For the next three hours, there were a great many lusty speeches, passionate choruses of songs, and general eruptions of patriotic excitement. All those present were certain that Britain, Canada, France and all of the allies would soon be victorious against Germany and the Austria-Hungarian Empire. Many young men worried that if they were not able to enlist right away, they might miss ‘the big show’ before it ended around Christmastime.
However, as the fall progressed, the Red Deer Advocate and the Red Deer News were full of the accounts of the terrible battles being waged in Belgium and France. The Gaetz Cornett Drugstore had a special telegraph wire installed and posted the latest war bulletins in its windows. The Lyric Theatre became the first movie house in Alberta to show film footage of the war. Gradually, people began to realize the extent of the terrible conflict into which the world had plunged.
In late April 1915, the First Canadian Division went into action as part of the Second Battle of Ypres. At St. Julien, the Canadians withstood the first use of poison gas as a weapon. The casualty rate was horrendous, including a number from Red Deer and area.

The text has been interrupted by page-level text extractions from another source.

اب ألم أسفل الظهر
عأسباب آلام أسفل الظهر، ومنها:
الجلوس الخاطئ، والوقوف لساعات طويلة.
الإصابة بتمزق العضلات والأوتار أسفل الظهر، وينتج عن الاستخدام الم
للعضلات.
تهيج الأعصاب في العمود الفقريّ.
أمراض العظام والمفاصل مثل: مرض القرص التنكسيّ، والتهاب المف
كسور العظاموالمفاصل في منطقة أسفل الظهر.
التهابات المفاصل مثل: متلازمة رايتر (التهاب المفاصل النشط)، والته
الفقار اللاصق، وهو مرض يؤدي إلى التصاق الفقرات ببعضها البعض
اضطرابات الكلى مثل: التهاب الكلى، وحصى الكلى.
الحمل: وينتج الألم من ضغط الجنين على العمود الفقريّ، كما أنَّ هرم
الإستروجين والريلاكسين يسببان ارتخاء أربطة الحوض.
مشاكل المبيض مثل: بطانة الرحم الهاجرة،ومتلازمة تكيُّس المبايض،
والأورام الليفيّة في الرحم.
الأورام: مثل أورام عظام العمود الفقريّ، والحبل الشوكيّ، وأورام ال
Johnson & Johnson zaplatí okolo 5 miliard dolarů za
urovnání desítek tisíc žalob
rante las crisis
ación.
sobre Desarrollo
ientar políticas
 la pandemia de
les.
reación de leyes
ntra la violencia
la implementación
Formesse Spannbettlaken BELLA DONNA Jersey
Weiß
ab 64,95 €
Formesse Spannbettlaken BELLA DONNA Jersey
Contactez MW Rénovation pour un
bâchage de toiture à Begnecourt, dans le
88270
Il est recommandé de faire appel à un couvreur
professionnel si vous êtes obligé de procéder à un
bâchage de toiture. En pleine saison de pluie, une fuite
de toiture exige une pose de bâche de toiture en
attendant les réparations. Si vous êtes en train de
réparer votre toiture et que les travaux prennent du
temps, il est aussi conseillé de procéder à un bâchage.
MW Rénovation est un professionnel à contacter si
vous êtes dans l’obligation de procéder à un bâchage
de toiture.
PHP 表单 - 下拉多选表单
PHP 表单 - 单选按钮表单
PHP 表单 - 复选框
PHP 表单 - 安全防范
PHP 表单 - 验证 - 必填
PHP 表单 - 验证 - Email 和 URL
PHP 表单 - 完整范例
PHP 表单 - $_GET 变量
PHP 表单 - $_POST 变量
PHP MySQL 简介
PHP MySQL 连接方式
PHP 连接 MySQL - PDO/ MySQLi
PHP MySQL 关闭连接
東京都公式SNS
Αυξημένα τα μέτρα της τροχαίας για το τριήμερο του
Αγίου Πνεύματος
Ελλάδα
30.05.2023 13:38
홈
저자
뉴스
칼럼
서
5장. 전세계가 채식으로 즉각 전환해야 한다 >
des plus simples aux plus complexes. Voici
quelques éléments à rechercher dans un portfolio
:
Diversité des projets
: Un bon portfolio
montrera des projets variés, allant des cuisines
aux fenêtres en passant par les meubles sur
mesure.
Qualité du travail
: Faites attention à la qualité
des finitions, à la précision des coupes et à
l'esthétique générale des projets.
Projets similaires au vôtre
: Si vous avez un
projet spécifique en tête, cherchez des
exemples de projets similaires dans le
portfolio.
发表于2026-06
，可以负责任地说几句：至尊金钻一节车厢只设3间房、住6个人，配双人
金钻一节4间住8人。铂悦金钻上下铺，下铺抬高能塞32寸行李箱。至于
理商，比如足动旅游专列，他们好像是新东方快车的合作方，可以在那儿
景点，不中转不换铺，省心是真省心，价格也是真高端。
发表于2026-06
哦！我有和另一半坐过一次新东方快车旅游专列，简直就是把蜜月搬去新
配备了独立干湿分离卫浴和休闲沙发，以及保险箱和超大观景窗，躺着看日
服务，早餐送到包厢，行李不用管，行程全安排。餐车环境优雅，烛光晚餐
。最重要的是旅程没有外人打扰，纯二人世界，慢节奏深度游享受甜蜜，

Nevertheless, the Canadians won high honours for their bravery and tenacity under extreme battle conditions. For several years after the war, the anniversary of the Battle of St. Julien was a special day of remembrance in Canada.
As the spring progressed, the Red Deer newspapers began to fill with the reports of all of the young local men who had been killed or wounded in the terrible fighting in Flanders. The horrors of war were beginning to hit home on a large scale.
The brutal and bloody war continued for three more years. Before the great conflict was over, 118 young men of Red Deer and district lost their lives. Many more suffered terrible injuries, often being wounded multiple times. The Alberta Ladies College building on the brow of the east hill was taken over by the Alberta government for use as a soldiers’ sanatorium, a special hospital for those who had severe injuries to their minds.
Finally, on the 11th hour of the 11th day of November 1918, the great long tragedy came to an official end. A large celebration was organized on the same City Square where so many had optimistically gathered to celebrate the start of the war in August 1914.
However, despite the joy and relief that the war was finally over, there was a realization that a community and country had been shattered by the horrific conflict. Years of economic depression and the Second World War would pass before Red Deer was able to truly rebuild and start a new era of peace and prosperity.